Following the initial two studies, Vandrey and Bonn-Miller should have a more defined hypothesis about the effects of cannabis, or specific types of cannabis-derived products, on sports-related injuries to base future studies on.

What is CTE and How is it Diagnosed?

Chronic Traumatic Encephalopathy, or CTE, is a newly-discovered progressive degenerative brain disease which was originally believed to be a boxer’s disease called dementia pugilistica  or “punch-drunk syndrome.” CTE affects people who suffer numerous repeated blows to the head, concussions, or trauma to the brain due to sports injuries or daily sports practice, games, and competition. Concussions are cumulative, meaning that many concussions are believed to be more damaging than a single bad concussion. As Nate Jackson described it, it’s not the big hits on the field that cause CTE, it’s the repeated damage to the brain that is sustained day after day on the football field during games and practices.

CTE is not limited to athletes, either; anyone in a line of work who suffers blows to the head on occasion may develop the disease, including military personnel. CTE develops following brain damage or traumatic cranium impacts over a period of years. Over time, a CTE patient may lose brain mass as the brain slowly deteriorates – although some areas may actually become enlarged as a result, as well. The accumulation of defective tau protein may also occur in CTE patients’ neurons, resulting in neurological interference in the brain. These proteins generally stabilize the nerve cells in the brain, but their degeneration is believed to be connected to Alzheimer’s and CTE symptoms. In other words, you don’t want your tau proteins to degenerate, and it may be better if they don’t build up at all. Cannabis may have the exact neuroprotectant properties that professional athletes and military personnel need to prevent the build-up of tau proteins and the degeneration of their brains. A cannabinoid study conducted in Canada has shown that cannabinoids actually stimulated the growth of neurons in newborn rats, while significantly reducing anxiety and depressive behavior. It makes perfect sense, then, that cannabis could be used to prevent the symptoms of many degenerative brain diseases.

How Can Cannabis Research Help Football Players and Other Athletes?

In a nutshell: we have to start somewhere.
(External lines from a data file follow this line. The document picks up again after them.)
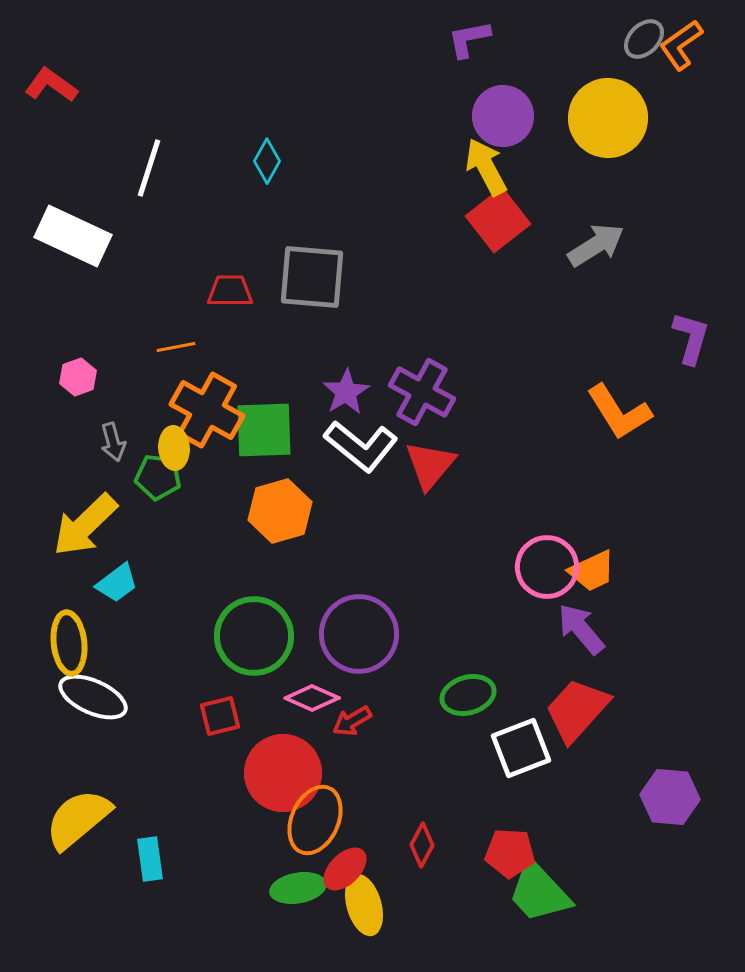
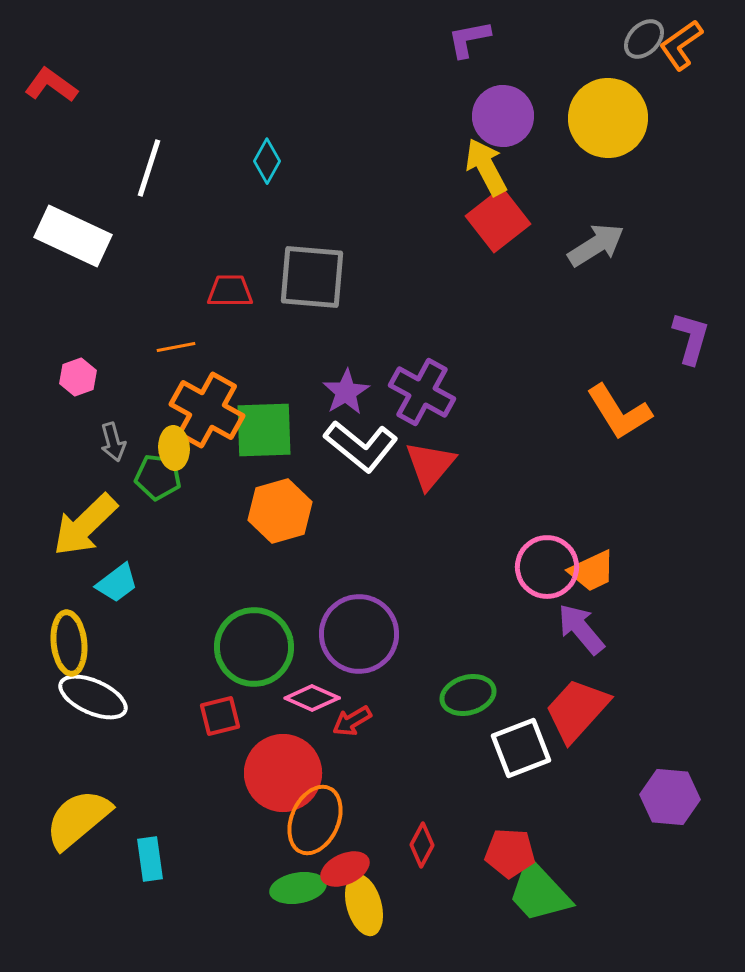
green circle at (254, 636): moved 11 px down
red ellipse at (345, 869): rotated 21 degrees clockwise
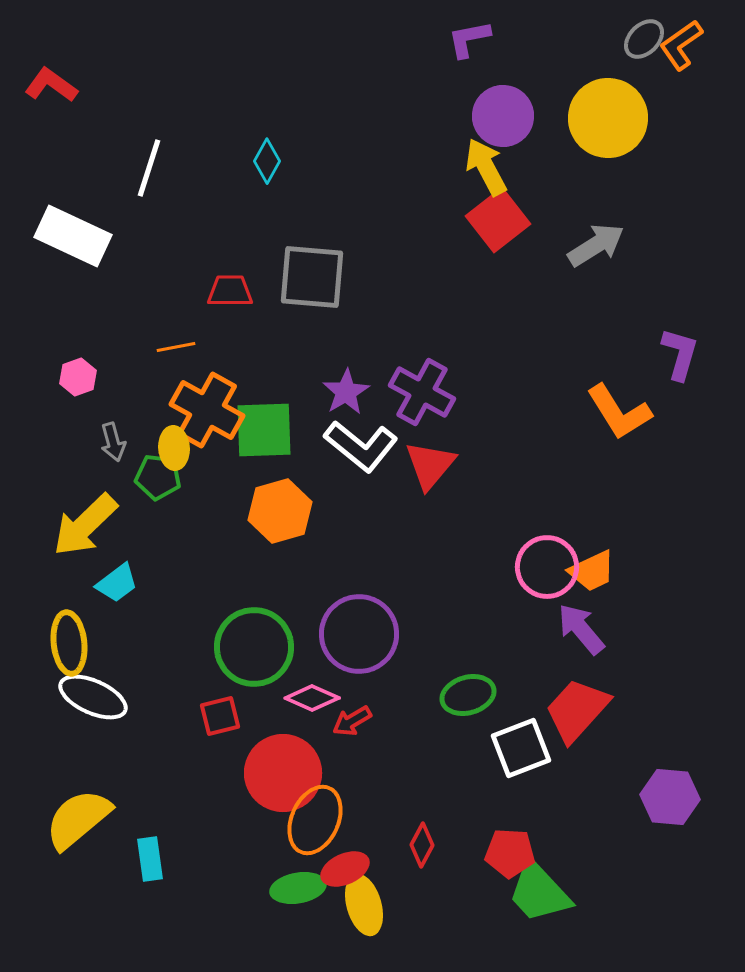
purple L-shape at (691, 338): moved 11 px left, 16 px down
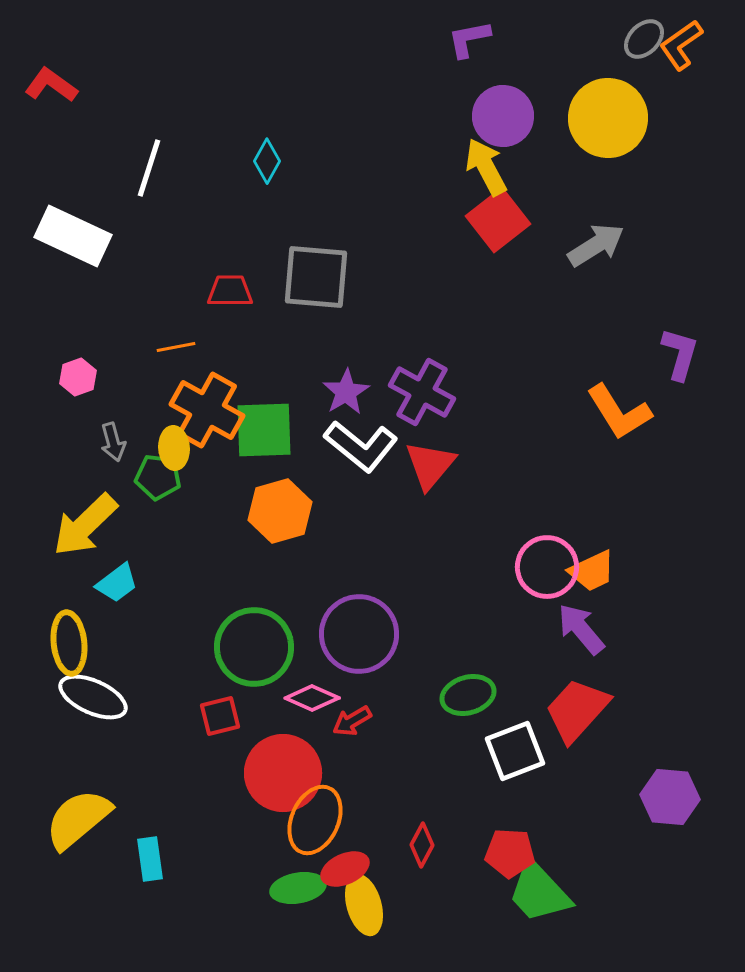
gray square at (312, 277): moved 4 px right
white square at (521, 748): moved 6 px left, 3 px down
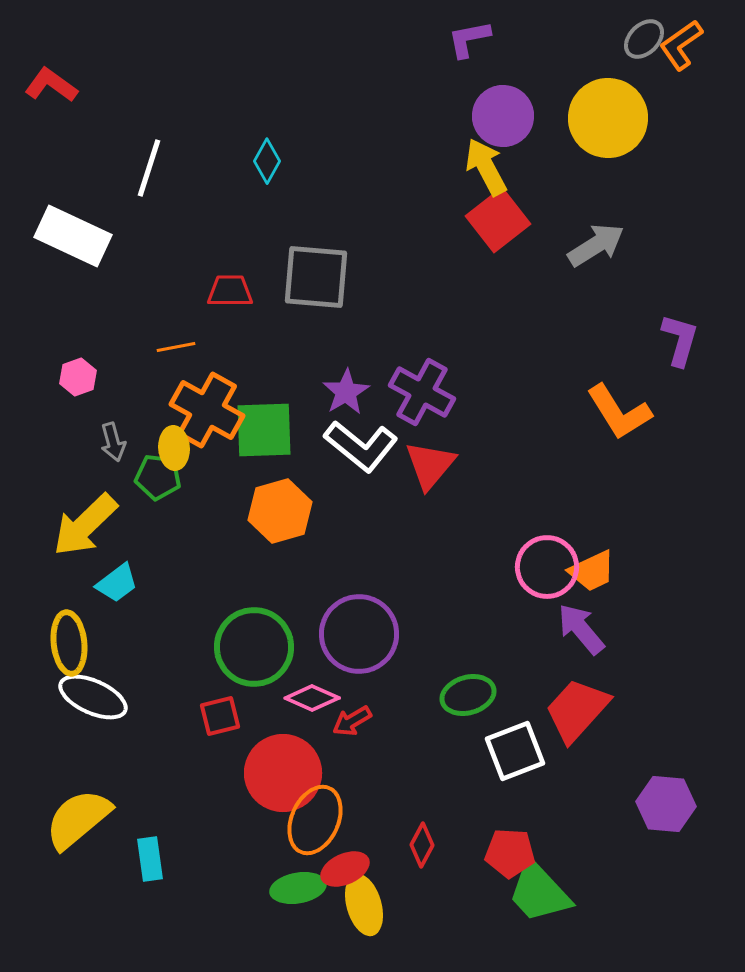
purple L-shape at (680, 354): moved 14 px up
purple hexagon at (670, 797): moved 4 px left, 7 px down
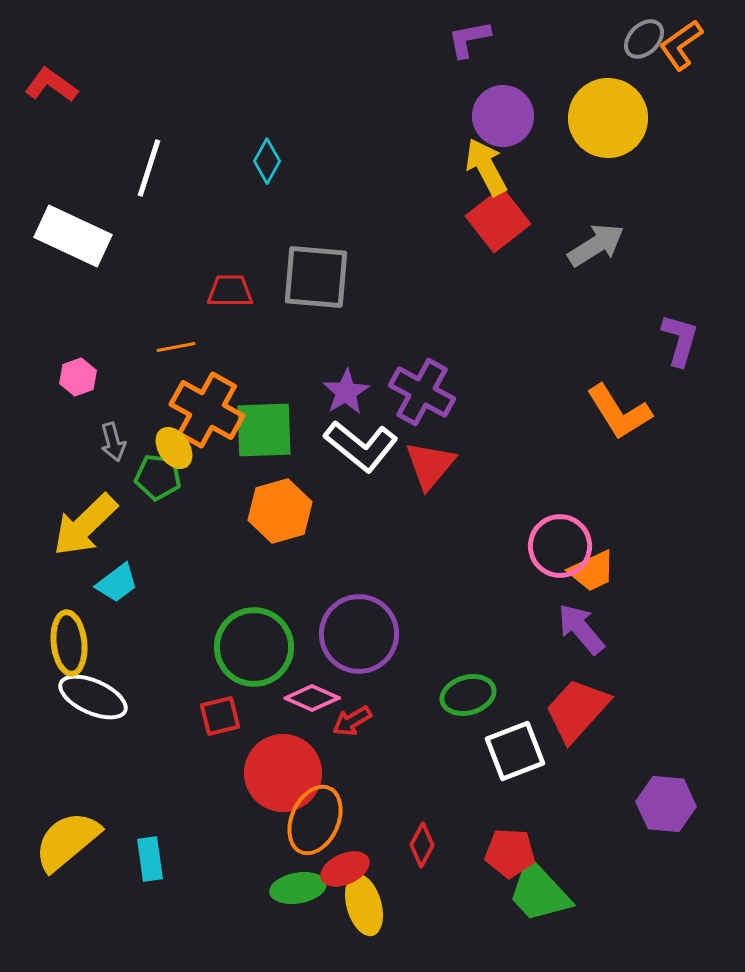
yellow ellipse at (174, 448): rotated 30 degrees counterclockwise
pink circle at (547, 567): moved 13 px right, 21 px up
yellow semicircle at (78, 819): moved 11 px left, 22 px down
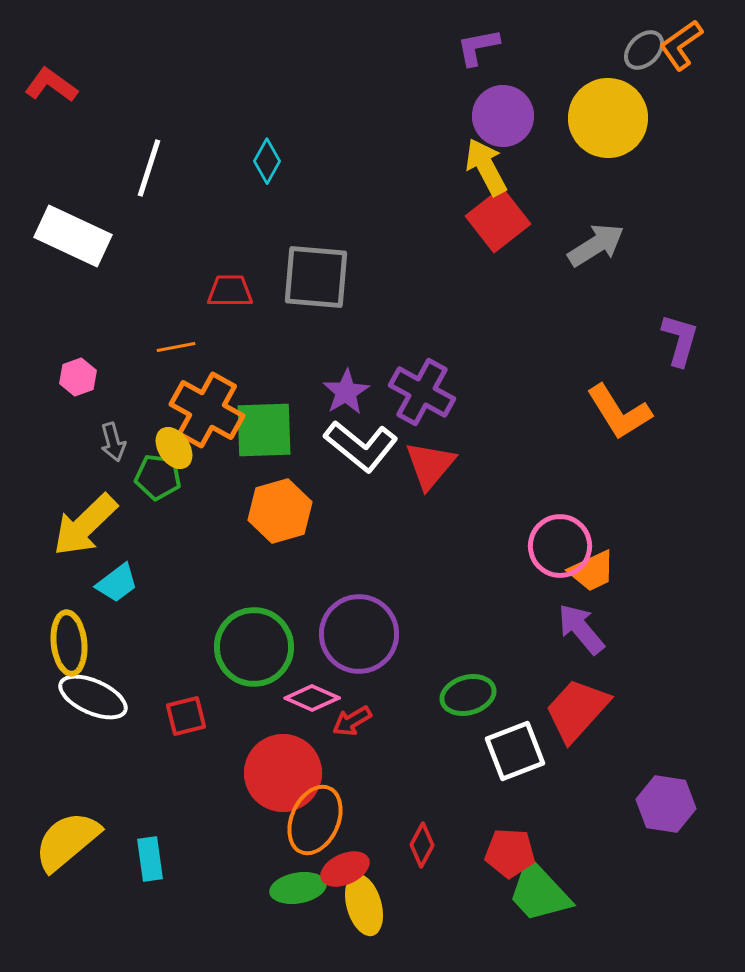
purple L-shape at (469, 39): moved 9 px right, 8 px down
gray ellipse at (644, 39): moved 11 px down
red square at (220, 716): moved 34 px left
purple hexagon at (666, 804): rotated 4 degrees clockwise
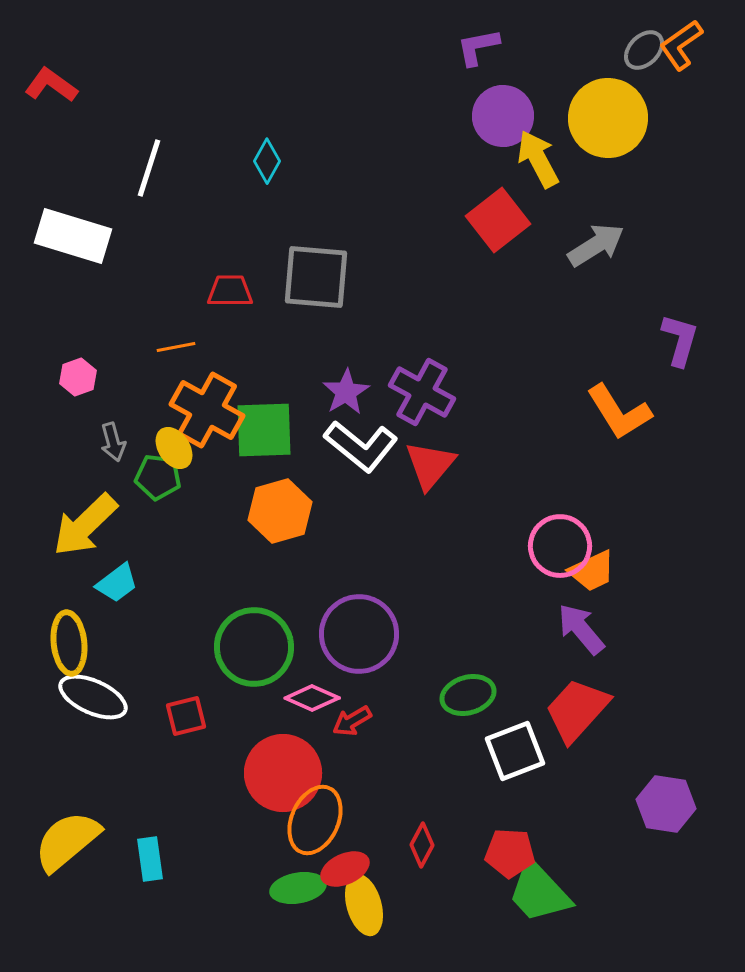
yellow arrow at (486, 167): moved 52 px right, 8 px up
white rectangle at (73, 236): rotated 8 degrees counterclockwise
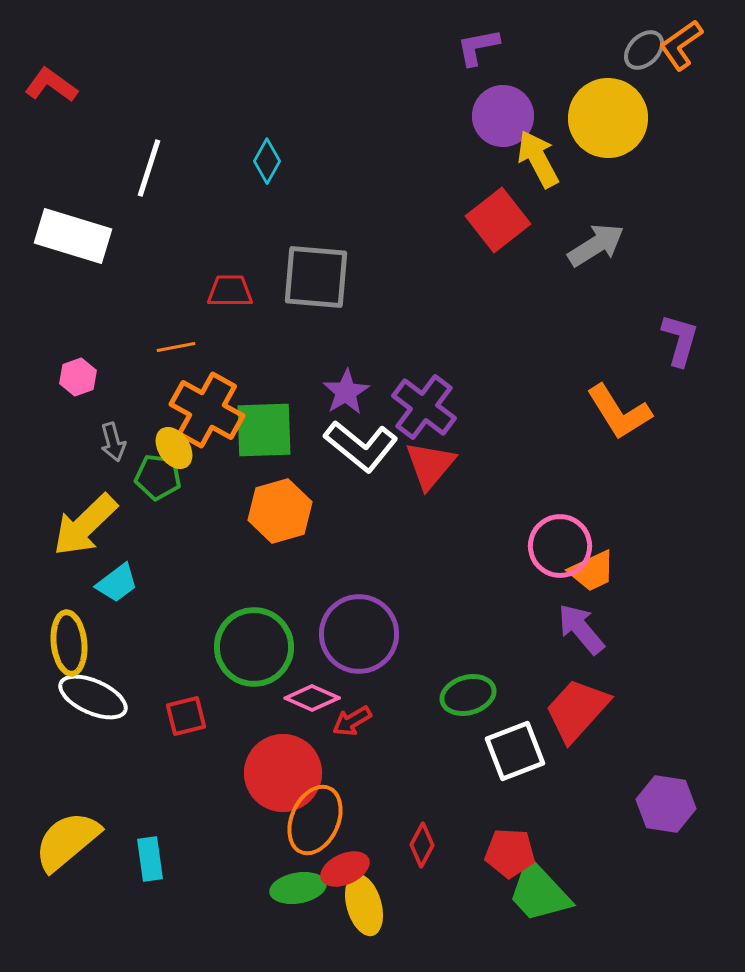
purple cross at (422, 392): moved 2 px right, 15 px down; rotated 8 degrees clockwise
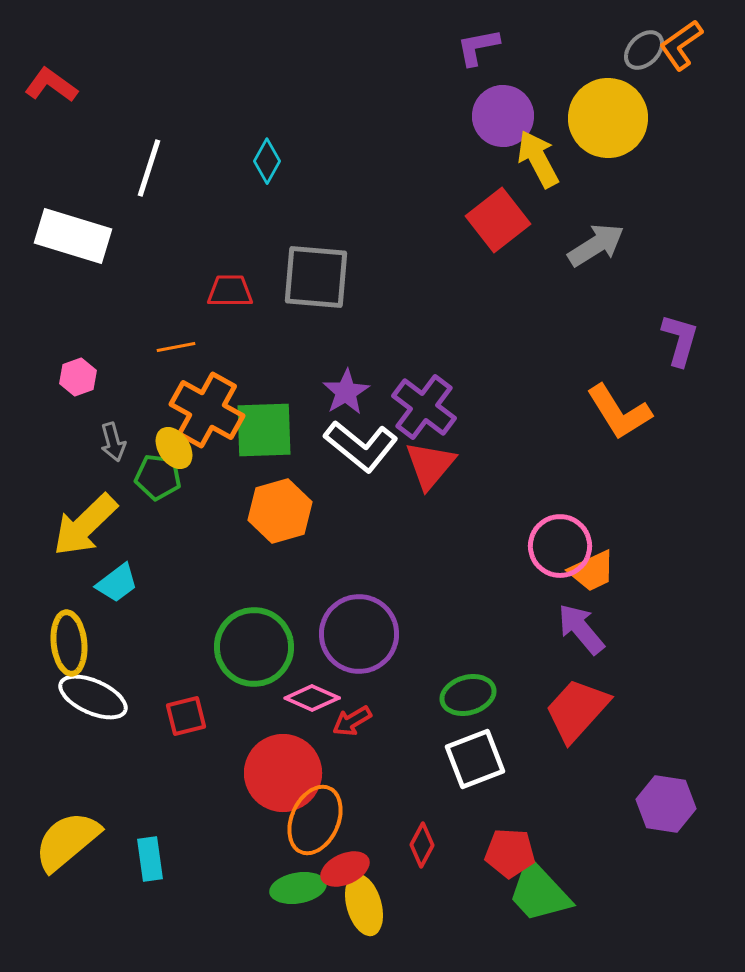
white square at (515, 751): moved 40 px left, 8 px down
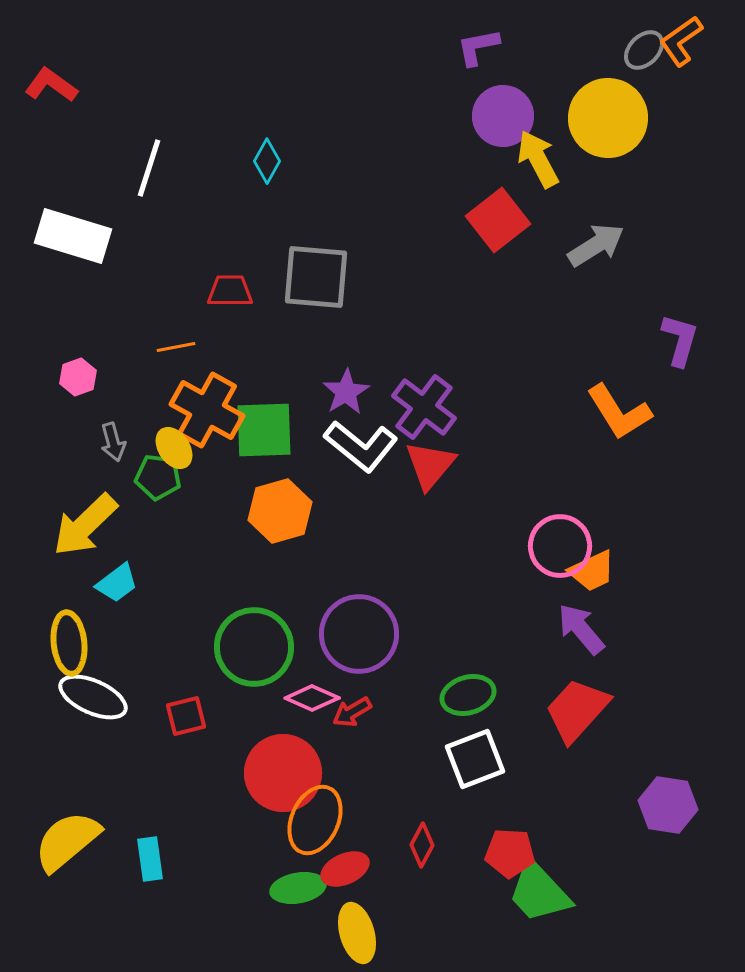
orange L-shape at (681, 45): moved 4 px up
red arrow at (352, 721): moved 9 px up
purple hexagon at (666, 804): moved 2 px right, 1 px down
yellow ellipse at (364, 905): moved 7 px left, 28 px down
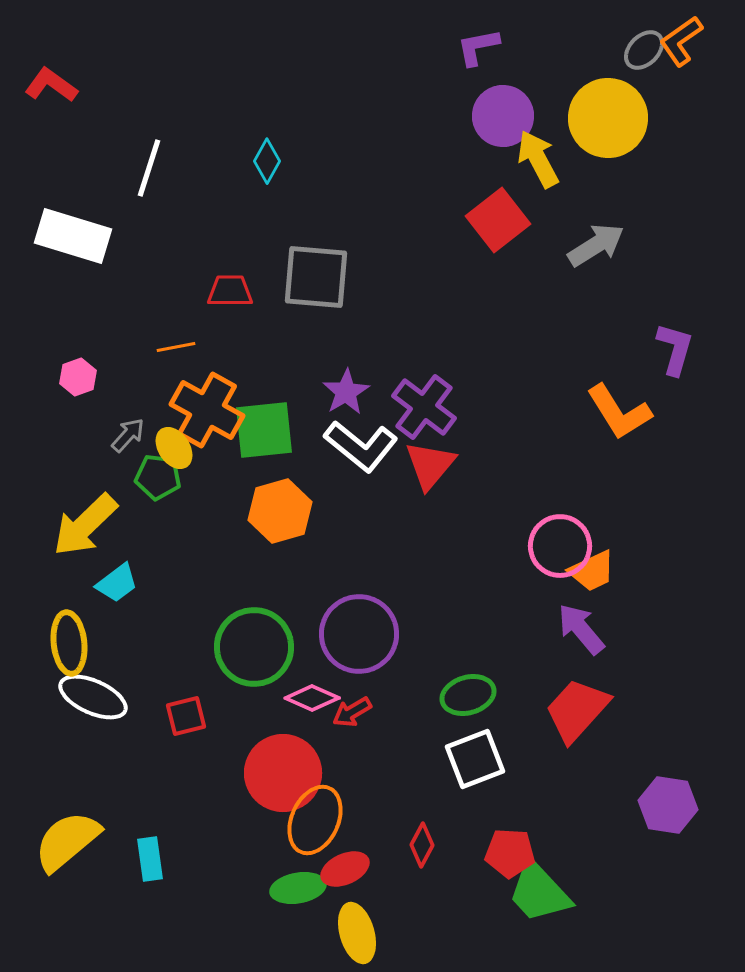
purple L-shape at (680, 340): moved 5 px left, 9 px down
green square at (264, 430): rotated 4 degrees counterclockwise
gray arrow at (113, 442): moved 15 px right, 7 px up; rotated 123 degrees counterclockwise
With mental diseases like Alzheimer’s, CTE, and depression becoming more prevalent than ever all over the world, we need to find a way to prevent the degeneration of the brain. Cannabis has always provided people with treatment for pain, but its applications for mental illnesses have just begun to be studied. For some, cannabis has been consumed for depression, PTSD, and addiction recovery reasons for years, but the science is not there, yet. Decades of prohibition around medical and scientific research into the properties of cannabis, along with widespread demonization of the plant in societies, has resulted in the loss of vast amounts of research and information that we now have the chance to catch up on.

Studies like that of Bonn-Miller and Vandrey, current PTSD studies, and the pressure being put upon the U.S. federal government to change cannabis scheduling are all in the works today. Tomorrow, the use of different, more potent strains in scientific and disease research may allow the prevention and more effective treatment of debilitating and fatal diseases like Alzheimer’s, CTE, and PTSD. It is our job to support this research, keep ourselves and others informed about our options, and to demand that the federal government allow this research in the future – cannabis may protect our children, our families, our friends, or other loved ones from the painful mental diseases which cripple 1.5 million Americans today.